KB-7B72 rev 5

P3D Pack 1 Phase 4B — Species/Composition/Registry Alignment Design

14 min read Revision 5
p3dpack1phase4bspeciescompositionregistrydesign

P3D Pack 1 Phase 4B — Species/Composition/Registry Alignment Design

Date: 2026-05-11 Author: Opus 4.7 Status: DESIGN — no execution, no seed, no migration Prerequisite: Phase 4 vocab prep PASS (14 keys committed, planner resolves law_unit=plan_ok) Directive: gpt-directive-opus-p3d-pack1-phase4b-species-composition-registry-alignment-2026-05-11.md


A. Why Phase 4B is needed

Vocab gate is open (law_unit = plan_ok). But if we migrate 86 TAC units into IU now, every new IU row would be born with species_code=NULL, composition_level=NULL, zero labels, zero edges — exactly like the 12 pilot IU rows already in production.
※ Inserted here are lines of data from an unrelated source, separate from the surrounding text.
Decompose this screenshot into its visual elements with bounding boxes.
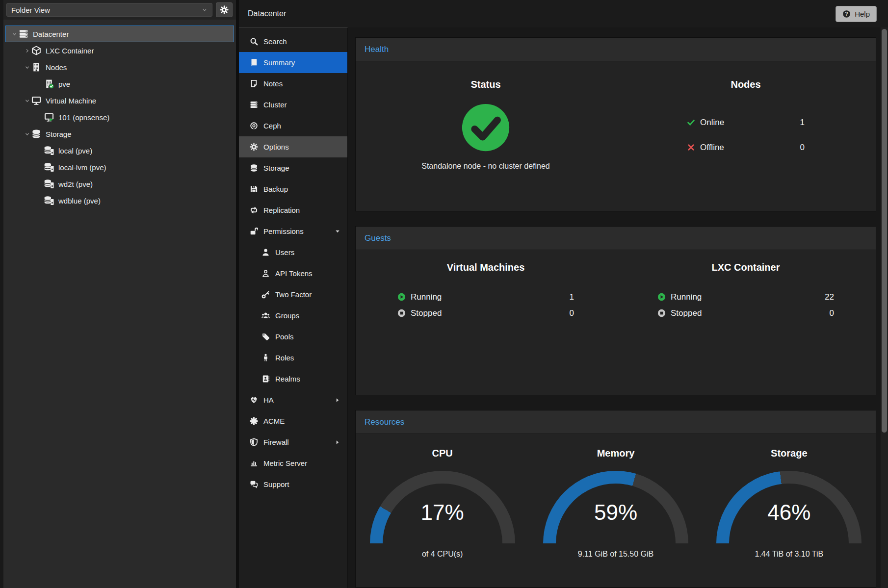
health-panel-body: Status Standalone node - no cluster defi…: [356, 61, 876, 211]
nav-item-roles[interactable]: Roles: [239, 347, 347, 368]
help-button[interactable]: Help: [836, 6, 877, 22]
nav-item-pools[interactable]: Pools: [239, 326, 347, 347]
status-row-stopped: Stopped 0: [397, 305, 574, 321]
status-column: Status Standalone node - no cluster defi…: [356, 61, 616, 211]
tree-item-lxc-container[interactable]: LXC Container: [5, 42, 234, 59]
nav-item-groups[interactable]: Groups: [239, 305, 347, 326]
tree-item-wdblue-pve[interactable]: wdblue (pve): [5, 192, 234, 209]
nav-item-label: Roles: [275, 354, 294, 362]
nav-item-label: Firewall: [263, 438, 289, 446]
nodes-title: Nodes: [616, 79, 876, 90]
nav-item-label: ACME: [263, 417, 285, 425]
nav-item-permissions[interactable]: Permissions: [239, 221, 347, 242]
tree-expander[interactable]: [35, 180, 44, 187]
nav-item-search[interactable]: Search: [239, 31, 347, 52]
status-row-value: 22: [825, 292, 834, 302]
tree-item-label: wdblue (pve): [58, 197, 101, 205]
stop-icon: [397, 309, 406, 317]
heartbeat-icon: [250, 396, 258, 404]
tree-expander[interactable]: [35, 147, 44, 154]
right-region: Datacenter Help Search Summary Notes Clu…: [239, 0, 888, 588]
nav-item-notes[interactable]: Notes: [239, 73, 347, 94]
nav-item-label: Metric Server: [263, 459, 307, 467]
gauge-percent: 17%: [370, 500, 515, 525]
check-icon: [687, 118, 695, 127]
guest-group-virtual-machines: Virtual Machines Running 1 Stopped 0: [356, 250, 616, 395]
gauge-title: Memory: [529, 448, 702, 459]
desktop-icon: [31, 96, 41, 105]
view-mode-value: Folder View: [11, 6, 50, 14]
guest-group-lxc-container: LXC Container Running 22 Stopped 0: [616, 250, 876, 395]
nav-item-ceph[interactable]: Ceph: [239, 115, 347, 136]
nav-item-cluster[interactable]: Cluster: [239, 94, 347, 115]
status-message: Standalone node - no cluster defined: [356, 162, 616, 171]
nav-item-metric-server[interactable]: Metric Server: [239, 453, 347, 474]
view-mode-select[interactable]: Folder View: [6, 3, 212, 17]
chev-down-icon: [25, 65, 30, 70]
chev-down-icon: [25, 131, 30, 137]
nav-item-summary[interactable]: Summary: [239, 52, 347, 73]
tree-expander[interactable]: [10, 30, 19, 37]
acme-icon: [250, 417, 258, 425]
nav-item-firewall[interactable]: Firewall: [239, 432, 347, 453]
lock-open-icon: [250, 227, 258, 235]
tree-item-label: local (pve): [58, 147, 92, 155]
gauge-sublabel: 9.11 GiB of 15.50 GiB: [529, 550, 702, 559]
tree-item-local-pve[interactable]: local (pve): [5, 142, 234, 159]
database-hdd-icon: [44, 179, 54, 189]
tree-expander[interactable]: [35, 197, 44, 204]
nav-item-label: Users: [275, 248, 294, 256]
nav-item-storage[interactable]: Storage: [239, 157, 347, 179]
nav-item-realms[interactable]: Realms: [239, 368, 347, 389]
tree-item-wd2t-pve[interactable]: wd2t (pve): [5, 176, 234, 192]
tree-item-storage[interactable]: Storage: [5, 126, 234, 142]
nav-item-users[interactable]: Users: [239, 242, 347, 263]
tree-expander[interactable]: [23, 130, 31, 137]
status-row-value: 0: [800, 143, 805, 153]
tree-item-nodes[interactable]: Nodes: [5, 59, 234, 76]
tree-expander[interactable]: [23, 97, 31, 104]
status-row-value: 1: [570, 292, 574, 302]
tree-expander[interactable]: [35, 164, 44, 171]
database-hdd-icon: [44, 162, 54, 172]
gauge-title: CPU: [356, 448, 529, 459]
resources-panel: Resources CPU 17% of 4 CPU(s) Memory 59%…: [355, 410, 876, 588]
nav-item-two-factor[interactable]: Two Factor: [239, 284, 347, 305]
building-check-icon: [44, 79, 54, 89]
user-icon: [261, 248, 270, 256]
nav-item-support[interactable]: Support: [239, 474, 347, 495]
nav-item-backup[interactable]: Backup: [239, 179, 347, 200]
address-book-icon: [261, 375, 270, 383]
tree-item-101-opnsense[interactable]: 101 (opnsense): [5, 109, 234, 126]
vertical-scrollbar[interactable]: [881, 27, 888, 588]
nav-item-label: Two Factor: [275, 290, 312, 299]
tree-item-local-lvm-pve[interactable]: local-lvm (pve): [5, 159, 234, 176]
gear-icon: [250, 143, 258, 151]
nav-item-api-tokens[interactable]: API Tokens: [239, 263, 347, 284]
tree-expander[interactable]: [23, 64, 31, 71]
tree-item-label: Datacenter: [33, 30, 69, 38]
tree-toolbar: Folder View: [3, 0, 236, 20]
nav-item-replication[interactable]: Replication: [239, 200, 347, 221]
page-title: Datacenter: [248, 9, 286, 18]
nav-item-ha[interactable]: HA: [239, 389, 347, 410]
tree-settings-button[interactable]: [216, 2, 233, 17]
tree-expander[interactable]: [35, 80, 44, 87]
search-icon: [250, 37, 258, 46]
tree-item-virtual-machine[interactable]: Virtual Machine: [5, 92, 234, 109]
status-row-label: Running: [411, 292, 442, 302]
chev-right-icon: [25, 48, 30, 53]
tree-expander[interactable]: [35, 114, 44, 121]
tree-item-pve[interactable]: pve: [5, 76, 234, 92]
nav-item-options[interactable]: Options: [239, 136, 347, 157]
tree-item-label: Storage: [46, 130, 72, 138]
tree-expander[interactable]: [23, 47, 31, 54]
gauge-arc: 46%: [716, 471, 862, 543]
nav-item-acme[interactable]: ACME: [239, 410, 347, 432]
question-circle-icon: [842, 10, 851, 18]
scrollbar-thumb[interactable]: [882, 29, 887, 433]
nav-item-label: HA: [263, 396, 274, 404]
nav-item-label: Summary: [263, 58, 295, 67]
tree-item-datacenter[interactable]: Datacenter: [5, 26, 234, 42]
nav-item-label: Replication: [263, 206, 300, 214]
Meanwhile, 153 other collection mappings in species_collection_map have proper species/composition wiring.

Anh Huyên's principle: "tất cả các đối tượng phải có khai sinh chuẩn giống nhau." IU born without species is a second-class birth, creating drift between IU and the rest of the governed system. Phase 4B closes this gap before migration, not after.

Legal anchor (Điều 29 v2.0): "MỌI collection trong PG đều quản lý CÙNG 1 CÁCH: species + birth + đếm. Thiếu BẤT KỲ thuộc tính nào = collection CHƯA QUẢN LÝ = KHÔNG TIN CẬY." IU currently lacks species mapping → it is NOT TRUSTWORTHY per Điều 29. Phase 4B must join IU into the existing one-system classification, not create a parallel scheme.
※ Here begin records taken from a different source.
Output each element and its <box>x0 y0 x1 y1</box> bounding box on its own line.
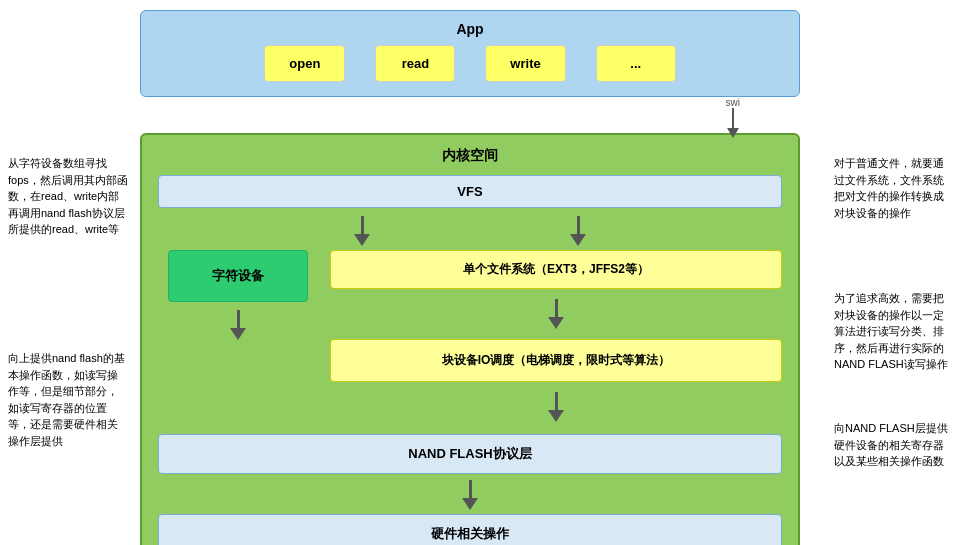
app-to-kernel-arrow-container: swi <box>140 97 800 133</box>
char-device-col: 字符设备 <box>158 250 318 340</box>
vfs-arrow-left <box>354 216 370 246</box>
app-title: App <box>161 21 779 37</box>
kernel-layer: 内核空间 VFS 字符设备 <box>140 133 800 545</box>
swi-arrow: swi <box>726 97 740 138</box>
annotation-left1: 从字符设备数组寻找fops，然后调用其内部函数，在read、write内部再调用… <box>8 155 128 238</box>
right-col: 单个文件系统（EXT3，JFFS2等） 块设备IO调度（电梯调度，限时式等算法） <box>330 250 782 426</box>
vfs-dual-arrows <box>158 216 782 246</box>
char-device-box: 字符设备 <box>168 250 308 302</box>
annotation-left2: 向上提供nand flash的基本操作函数，如读写操作等，但是细节部分，如读写寄… <box>8 350 128 449</box>
open-button[interactable]: open <box>264 45 345 82</box>
nand-protocol-box: NAND FLASH协议层 <box>158 434 782 474</box>
middle-row: 字符设备 单个文件系统（EXT3，JFFS2等） <box>158 250 782 426</box>
hw-ops-box: 硬件相关操作 <box>158 514 782 545</box>
annotation-right3: 向NAND FLASH层提供硬件设备的相关寄存器以及某些相关操作函数 <box>834 420 954 470</box>
vfs-arrow-right <box>570 216 586 246</box>
read-button[interactable]: read <box>375 45 455 82</box>
arrow-line <box>732 108 734 128</box>
vfs-box: VFS <box>158 175 782 208</box>
annotation-right2: 为了追求高效，需要把对块设备的操作以一定算法进行读写分类、排序，然后再进行实际的… <box>834 290 954 373</box>
write-button[interactable]: write <box>485 45 565 82</box>
io-to-nand-arrow <box>330 392 782 422</box>
kernel-title: 内核空间 <box>158 147 782 165</box>
char-arrow-down <box>230 310 246 340</box>
nand-to-hw-arrow <box>158 480 782 510</box>
fs-to-io-arrow <box>330 299 782 329</box>
diagram-wrapper: App open read write ... swi 内核空间 VFS <box>140 10 800 545</box>
swi-label: swi <box>726 97 740 108</box>
io-scheduler-box: 块设备IO调度（电梯调度，限时式等算法） <box>330 339 782 382</box>
annotation-right1: 对于普通文件，就要通过文件系统，文件系统把对文件的操作转换成对块设备的操作 <box>834 155 954 221</box>
app-layer: App open read write ... <box>140 10 800 97</box>
app-buttons: open read write ... <box>161 45 779 82</box>
ellipsis-button[interactable]: ... <box>596 45 676 82</box>
arrow-head <box>727 128 739 138</box>
filesystem-box: 单个文件系统（EXT3，JFFS2等） <box>330 250 782 289</box>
Compliance matrix: See p3d-pack1-phase4b-legal-alignment-addendum.md for full law-by-law crosswalk (Điều 0-B, 0-G, 29, QT-001/003R/005).
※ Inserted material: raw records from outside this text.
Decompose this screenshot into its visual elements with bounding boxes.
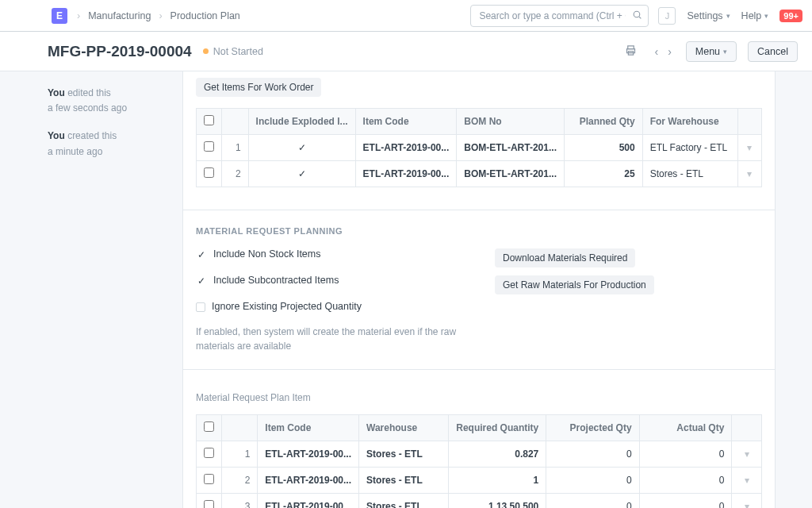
- col-required-qty[interactable]: Required Quantity: [449, 414, 546, 441]
- projected-qty-cell[interactable]: 0: [546, 441, 639, 467]
- planned-qty-cell[interactable]: 500: [564, 135, 642, 161]
- bom-no-cell[interactable]: BOM-ETL-ART-201...: [457, 161, 565, 187]
- timeline-entry: You created this a minute ago: [48, 129, 173, 159]
- item-code-cell[interactable]: ETL-ART-2019-00...: [258, 441, 359, 467]
- warehouse-cell[interactable]: Stores - ETL: [642, 161, 737, 187]
- col-planned-qty[interactable]: Planned Qty: [564, 109, 642, 135]
- chevron-right-icon: ›: [159, 10, 162, 21]
- row-checkbox[interactable]: [204, 474, 214, 484]
- required-qty-cell[interactable]: 1,13,50,500: [449, 493, 546, 508]
- item-code-cell[interactable]: ETL-ART-2019-00...: [355, 161, 457, 187]
- row-checkbox[interactable]: [204, 141, 214, 152]
- row-menu-icon[interactable]: ▾: [732, 441, 762, 467]
- svg-point-0: [634, 11, 641, 17]
- caret-down-icon: ▾: [723, 48, 727, 56]
- row-index: 2: [222, 161, 249, 187]
- caret-down-icon: ▾: [726, 12, 730, 20]
- work-order-items-table: Include Exploded I... Item Code BOM No P…: [196, 108, 762, 187]
- next-icon[interactable]: ›: [665, 42, 675, 61]
- settings-menu[interactable]: Settings▾: [687, 10, 730, 21]
- table-row[interactable]: 1ETL-ART-2019-00...Stores - ETL0.82700▾: [197, 441, 762, 467]
- warehouse-cell[interactable]: Stores - ETL: [359, 441, 449, 467]
- get-raw-materials-button[interactable]: Get Raw Materials For Production: [495, 275, 654, 294]
- col-bom-no[interactable]: BOM No: [457, 109, 565, 135]
- select-all-checkbox[interactable]: [204, 421, 214, 432]
- menu-button[interactable]: Menu▾: [686, 41, 737, 62]
- include-exploded-cell[interactable]: ✓: [248, 161, 355, 187]
- select-all-checkbox[interactable]: [204, 115, 214, 125]
- material-request-plan-item-heading: Material Request Plan Item: [196, 392, 762, 403]
- opt-ignore-projected-qty[interactable]: Ignore Existing Projected Quantity: [196, 301, 463, 312]
- chevron-right-icon: ›: [77, 10, 80, 21]
- get-items-button[interactable]: Get Items For Work Order: [196, 78, 321, 97]
- form-main: Get Items For Work Order Include Explode…: [182, 71, 776, 508]
- material-request-planning-section: MATERIAL REQUEST PLANNING ✓ Include Non …: [183, 210, 775, 370]
- table-row[interactable]: 2ETL-ART-2019-00...Stores - ETL100▾: [197, 467, 762, 493]
- row-menu-icon[interactable]: ▾: [732, 467, 762, 493]
- page-title: MFG-PP-2019-00004: [48, 43, 192, 60]
- row-index: 2: [222, 467, 258, 493]
- table-row[interactable]: 1✓ETL-ART-2019-00...BOM-ETL-ART-201...50…: [197, 135, 762, 161]
- help-menu[interactable]: Help▾: [741, 10, 769, 21]
- item-code-cell[interactable]: ETL-ART-2019-00...: [258, 493, 359, 508]
- col-include-exploded[interactable]: Include Exploded I...: [248, 109, 355, 135]
- warehouse-cell[interactable]: ETL Factory - ETL: [642, 135, 737, 161]
- row-menu-icon[interactable]: ▾: [732, 493, 762, 508]
- crumb-production-plan[interactable]: Production Plan: [170, 10, 240, 21]
- checkbox-empty-icon: [196, 302, 205, 312]
- row-checkbox[interactable]: [204, 500, 214, 508]
- bom-no-cell[interactable]: BOM-ETL-ART-201...: [457, 135, 565, 161]
- timeline-entry: You edited this a few seconds ago: [48, 86, 173, 116]
- status-dot-icon: [203, 48, 209, 54]
- projected-qty-cell[interactable]: 0: [546, 493, 639, 508]
- required-qty-cell[interactable]: 0.827: [449, 441, 546, 467]
- include-exploded-cell[interactable]: ✓: [248, 135, 355, 161]
- item-code-cell[interactable]: ETL-ART-2019-00...: [355, 135, 457, 161]
- material-request-plan-item-table: Item Code Warehouse Required Quantity Pr…: [196, 414, 762, 508]
- check-icon: ✓: [196, 248, 207, 262]
- opt-include-non-stock[interactable]: ✓ Include Non Stock Items: [196, 248, 463, 262]
- search-input[interactable]: [470, 5, 649, 27]
- warehouse-cell[interactable]: Stores - ETL: [359, 467, 449, 493]
- required-qty-cell[interactable]: 1: [449, 467, 546, 493]
- warehouse-cell[interactable]: Stores - ETL: [359, 493, 449, 508]
- row-index: 1: [222, 135, 249, 161]
- row-checkbox[interactable]: [204, 167, 214, 178]
- actual-qty-cell[interactable]: 0: [639, 467, 732, 493]
- col-item-code[interactable]: Item Code: [258, 414, 359, 441]
- navbar: E › Manufacturing › Production Plan J Se…: [0, 0, 812, 32]
- download-materials-button[interactable]: Download Materials Required: [495, 248, 635, 267]
- status-text: Not Started: [213, 46, 263, 57]
- section-heading: MATERIAL REQUEST PLANNING: [196, 226, 762, 236]
- row-index: 3: [222, 493, 258, 508]
- actual-qty-cell[interactable]: 0: [639, 441, 732, 467]
- col-item-code[interactable]: Item Code: [355, 109, 457, 135]
- crumb-manufacturing[interactable]: Manufacturing: [88, 10, 151, 21]
- caret-down-icon: ▾: [764, 12, 768, 20]
- avatar[interactable]: J: [658, 7, 676, 25]
- actual-qty-cell[interactable]: 0: [639, 493, 732, 508]
- breadcrumb: › Manufacturing › Production Plan: [77, 10, 461, 21]
- brand-logo[interactable]: E: [52, 8, 67, 24]
- opt-include-subcontracted[interactable]: ✓ Include Subcontracted Items: [196, 275, 463, 288]
- user-block: J Settings▾ Help▾ 99+: [658, 7, 802, 25]
- row-index: 1: [222, 441, 258, 467]
- col-warehouse[interactable]: Warehouse: [359, 414, 449, 441]
- print-icon[interactable]: [622, 41, 640, 62]
- col-actual-qty[interactable]: Actual Qty: [639, 414, 732, 441]
- row-menu-icon[interactable]: ▾: [737, 135, 761, 161]
- row-checkbox[interactable]: [204, 448, 214, 458]
- row-menu-icon[interactable]: ▾: [737, 161, 761, 187]
- item-code-cell[interactable]: ETL-ART-2019-00...: [258, 467, 359, 493]
- notifications-badge[interactable]: 99+: [779, 10, 802, 22]
- check-icon: ✓: [196, 275, 207, 288]
- cancel-button[interactable]: Cancel: [748, 41, 798, 62]
- projected-qty-cell[interactable]: 0: [546, 467, 639, 493]
- planned-qty-cell[interactable]: 25: [564, 161, 642, 187]
- col-projected-qty[interactable]: Projected Qty: [546, 414, 639, 441]
- table-row[interactable]: 2✓ETL-ART-2019-00...BOM-ETL-ART-201...25…: [197, 161, 762, 187]
- svg-line-1: [639, 17, 641, 18]
- col-for-warehouse[interactable]: For Warehouse: [642, 109, 737, 135]
- prev-icon[interactable]: ‹: [651, 42, 661, 61]
- table-row[interactable]: 3ETL-ART-2019-00...Stores - ETL1,13,50,5…: [197, 493, 762, 508]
B. Existing pre-TAC registry/species/composition model

The system already has a complete pipeline built over S111–S157:

Component Role Current state
entity_species Master taxonomy: species_code + composition_level + hierarchy (parent_id, depth) 40 rows live (v1.2 doc listed 21 — 19 added since)
species_collection_map Links each collection to its species + composition_level 153 rows (0 for IU/UV/TAC)
collection_registry Governance metadata per collection: species_code, governance_role, birth_code_strategy, migration_state IU=COL-176 (observed/pilot, species_code=NULL)
birth_registry Auto-registered births with species_code FROM species_collection_map 12 IU rows (species_code=NULL, composition_level=NULL)
entity_labels Facet-based labeling via label_rules 91,544 rows (0 for IU/UV)
universal_edges Relationship graph between entities 2,199 rows (0 for IU/UV)
fn_birth_registry_auto PG trigger: on INSERT → registers birth, fills species from species_collection_map Active on IU; produces NULL species because no mapping exists

Birth flow for a governed collection: INSERT → fn_birth_registry_auto reads species_collection_map → fills species_code + composition_level in birth_registry → labels applied via label_rules → edges materialized. For IU, this chain breaks at step 2 (no mapping) and everything downstream is empty.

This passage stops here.